##### Supplied records #####

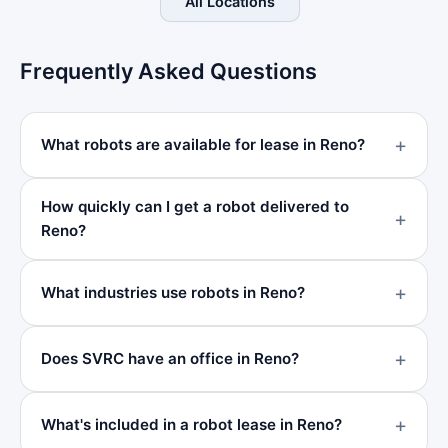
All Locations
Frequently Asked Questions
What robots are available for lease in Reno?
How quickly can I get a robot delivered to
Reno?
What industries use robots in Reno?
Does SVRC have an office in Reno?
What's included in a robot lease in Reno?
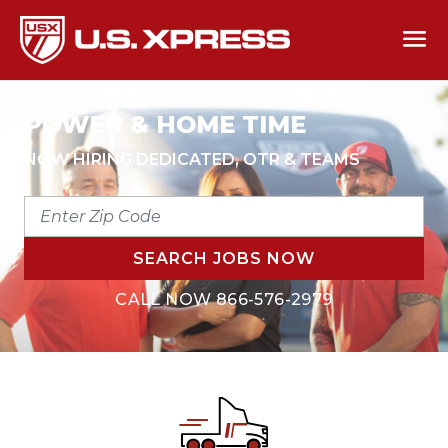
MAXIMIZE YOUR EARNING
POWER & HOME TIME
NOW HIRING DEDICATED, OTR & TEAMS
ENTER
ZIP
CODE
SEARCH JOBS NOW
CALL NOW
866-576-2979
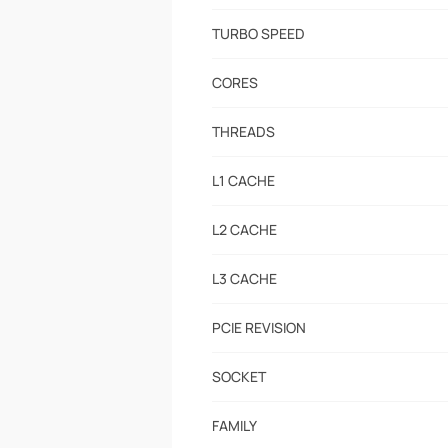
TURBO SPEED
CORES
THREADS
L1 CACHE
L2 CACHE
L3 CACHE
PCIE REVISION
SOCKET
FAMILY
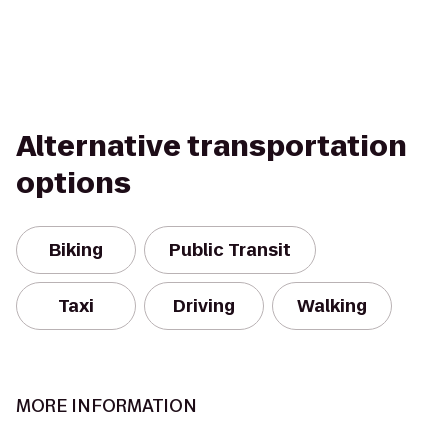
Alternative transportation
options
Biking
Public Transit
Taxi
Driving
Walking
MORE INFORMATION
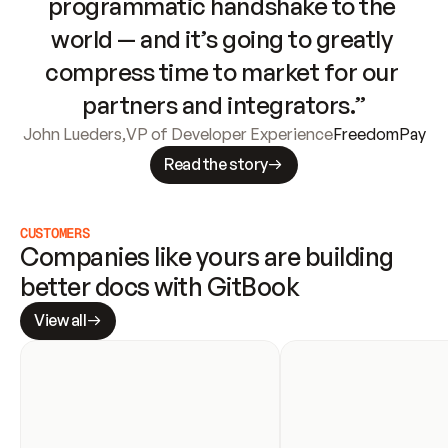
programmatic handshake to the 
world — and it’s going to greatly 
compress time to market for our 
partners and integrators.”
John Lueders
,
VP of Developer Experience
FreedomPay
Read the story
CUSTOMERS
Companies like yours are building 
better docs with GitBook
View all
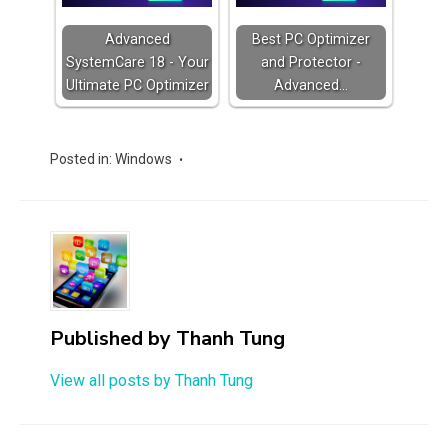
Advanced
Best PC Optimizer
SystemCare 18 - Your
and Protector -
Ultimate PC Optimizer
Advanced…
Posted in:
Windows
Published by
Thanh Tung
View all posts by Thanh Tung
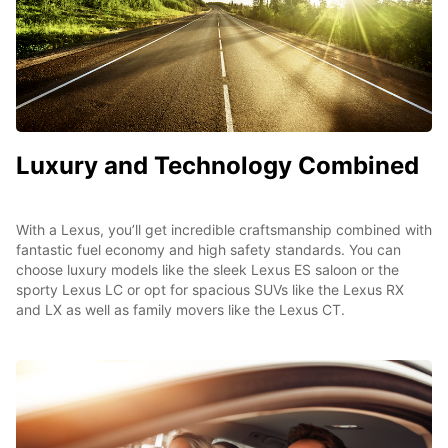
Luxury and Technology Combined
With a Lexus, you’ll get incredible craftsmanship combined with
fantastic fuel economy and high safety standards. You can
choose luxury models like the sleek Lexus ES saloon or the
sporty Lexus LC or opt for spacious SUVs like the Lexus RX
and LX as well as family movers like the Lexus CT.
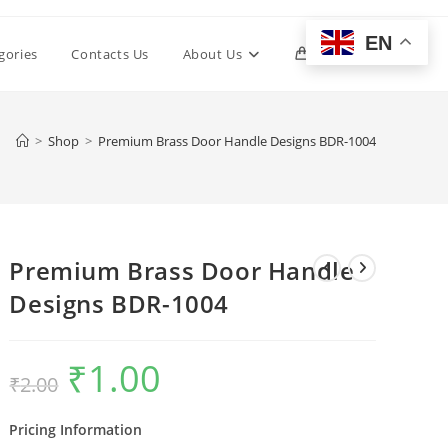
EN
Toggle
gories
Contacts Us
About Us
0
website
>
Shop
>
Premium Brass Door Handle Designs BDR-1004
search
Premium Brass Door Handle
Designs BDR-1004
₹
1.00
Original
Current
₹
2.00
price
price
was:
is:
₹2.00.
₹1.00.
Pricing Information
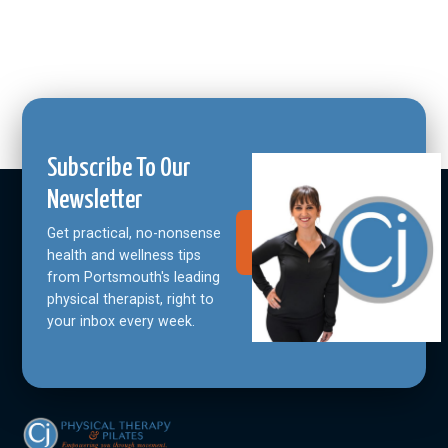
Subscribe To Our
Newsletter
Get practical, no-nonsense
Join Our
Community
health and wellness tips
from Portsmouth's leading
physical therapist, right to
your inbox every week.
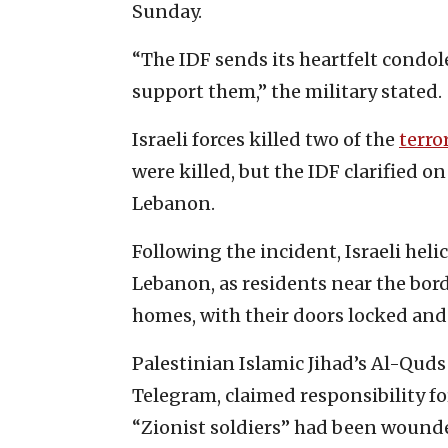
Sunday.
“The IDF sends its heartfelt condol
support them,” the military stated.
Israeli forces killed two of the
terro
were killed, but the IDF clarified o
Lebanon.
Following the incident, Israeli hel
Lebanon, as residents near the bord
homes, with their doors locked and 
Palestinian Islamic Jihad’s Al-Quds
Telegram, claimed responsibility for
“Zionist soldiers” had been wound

#####

Exercise: Return the entries above exactly as they appear. Pictures should not be copied.

Expected output:
All Locations
Frequently Asked Questions
What robots are available for lease in Reno?
How quickly can I get a robot delivered to
Reno?
What industries use robots in Reno?
Does SVRC have an office in Reno?
What's included in a robot lease in Reno?
MAXIMIZE YOUR EARNING
POWER & HOME TIME
NOW HIRING DEDICATED, OTR & TEAMS
ENTER
ZIP
CODE
SEARCH JOBS NOW
CALL NOW
866-576-2979
TURBO SPEED
CORES
THREADS
L1 CACHE
L2 CACHE
L3 CACHE
PCIE REVISION
SOCKET
FAMILY
Alternative transportation
options
Biking
Public Transit
Taxi
Driving
Walking
MORE INFORMATION
programmatic handshake to the 
world — and it’s going to greatly 
compress time to market for our 
partners and integrators.”
John Lueders
,
VP of Developer Experience
FreedomPay
Read the story
CUSTOMERS
Companies like yours are building 
better docs with GitBook
View all
Advanced
Best PC Optimizer
SystemCare 18 - Your
and Protector -
Ultimate PC Optimizer
Advanced…
Posted in:
Windows
Published by
Thanh Tung
View all posts by Thanh Tung
Luxury and Technology Combined
With a Lexus, you’ll get incredible craftsmanship combined with
fantastic fuel economy and high safety standards. You can
choose luxury models like the sleek Lexus ES saloon or the
sporty Lexus LC or opt for spacious SUVs like the Lexus RX
and LX as well as family movers like the Lexus CT.
EN
Toggle
gories
Contacts Us
About Us
0
website
>
Shop
>
Premium Brass Door Handle Designs BDR-1004
search
Premium Brass Door Handle
Designs BDR-1004
₹
1.00
Original
Current
₹
2.00
price
price
was:
is:
₹2.00.
₹1.00.
Pricing Information
Subscribe To Our
Newsletter
Get practical, no-nonsense
Join Our
Community
health and wellness tips
from Portsmouth's leading
physical therapist, right to
your inbox every week.
Sunday.
“The IDF sends its heartfelt condol
support them,” the military stated.
Israeli forces killed two of the
terro
were killed, but the IDF clarified o
Lebanon.
Following the incident, Israeli hel
Lebanon, as residents near the bord
homes, with their doors locked and 
Palestinian Islamic Jihad’s Al-Quds
Telegram, claimed responsibility for
“Zionist soldiers” had been wound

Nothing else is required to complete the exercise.